I am running this tutorial using pystan
http://data.princeton.edu/pop510/hospStan.html
one of the input data is row_vector[K] x[N]; // predictors
I read out the txt file using numpy.genfromtxt, and converted the 4 designated columns to an array of tuples. Just to try it out, knowing its prob not correct. There is no obvious way to convert to array of row_vectors
The pystan.stan() call fails with
accessing element out of range. index 0 out of range;
I can’t find any where in the manual where it explains how to feed into a row_vector[K] from a python client. Can someone please help explain?
So after you have read the data from hospital.txt
with np.genfromtxt
you have NxD
numpy array (floats).
import numpy as np
hosp = np.genfromtxt("./hospital.txt", skip_header=1, skip_footer=1)
Then you can slice the data to dictionary almost the same way as the example will show you.
# R (list)
hosp_data <- list(N=nrow(hosp),M=501,K=4,y=hosp[,1],x=hosp[,2:5],g=hosp[,6])
# Python (dictionary)
hosp_data = dict(N=len(hosp), M=501, K=4, y=hosp[:, 0].astype(int), x=hosp[:, 1:5], g=hosp[:, 5].astype(int))
The x
is a NxK
numpy array.
Thank you sir. Works like a charm.
could you also help me with
print(hfit, pars=c(“alpha”,“beta[1]”,“beta[2]”,“beta[3]”,“beta[4]”,“sigma”),
and
traceplot(hfit,c(“alpha”,“beta[1]”,“beta[2]”,“beta[3]”,“beta[4]”,“sigma”),
ncol=1,nrow=6,inc_warmup=F)
I don’t find the pystan equivalent. I tried hfit.summary(), hfit.traceplot().
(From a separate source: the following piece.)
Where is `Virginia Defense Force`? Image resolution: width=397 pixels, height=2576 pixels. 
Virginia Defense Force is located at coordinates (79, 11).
Nothing gets dumped out.
This is apparently one of the challenges of working with pystan instead of rstan. Its hard to find references.
You can do print(hfit)
. The problem with this is that you can not define params.
Also hfit.plot(pars=('alpha', 'beta'))
gives you the traceplots, but again, the problem is that you can not define cols / rows. So ‘beta’ variables are plotted in the same figure.
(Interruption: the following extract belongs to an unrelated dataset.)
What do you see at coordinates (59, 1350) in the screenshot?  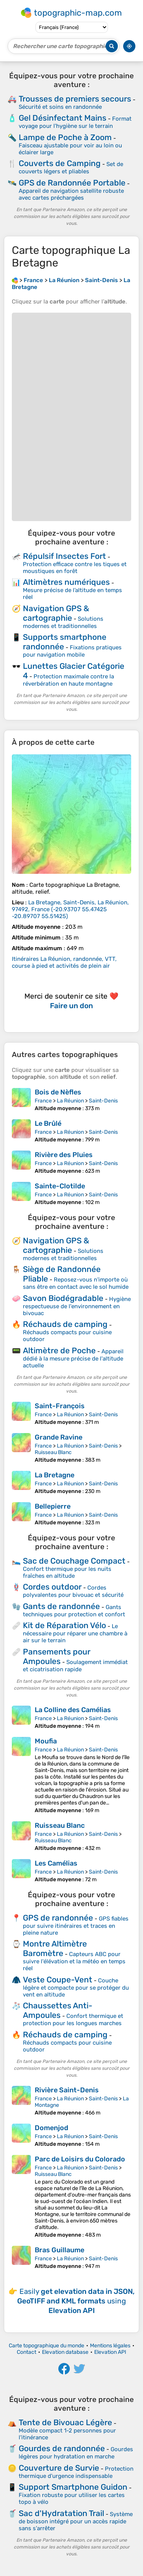 I see `Altimètre de Poche` at bounding box center [59, 1350].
These are known issues. (see https://github.com/stan-dev/pystan/issues/357 & https://github.com/stan-dev/pystan/issues/201 for print(fit) and for the plot problem idea is that we update our plotting code and move to use mcmcplotlib.
Hi, I made a PR#359 (see link) to enable the vars in print (or close to that).
print(pystan.misc._print_stanfit(fit, pars=['alpha', 'beta[0]', 'sigma'], probs=(0.025, 0.50, 0.975), digits_summary=3))
For current situation you can create a pandas dataframe from summary.
import pandas as pd
summary_dict = hfit.summary()
summary_df = pd.DataFrame(data=summary_dict['summary'],
index=summary_dict['summary_rownames'],
columns=summary_dict['summary_colnames'])
or for each chain
chain_summary_list = []
for chain in range(summary_dict['c_summary'].shape[-1]):
table_chain = pd.DataFrame(data=summary_dict['c_summary'][:, :, chain],
index=["{}_{}".format(name, chain) for name in summary_dict['c_summary_rownames']],
columns=summary_dict['c_summary_colnames'])
chain_summary_list.append(table_chain)
#call specific chain summary
chain[0]
# or create a dataframe from the subdataframes
summary_ = pd.concat(chain_summary_list, axis=0)
I hope these examples will work for your.
I am going to back off pyStan in favor of RStan until pyStan catches up with the plot and print functions a bit.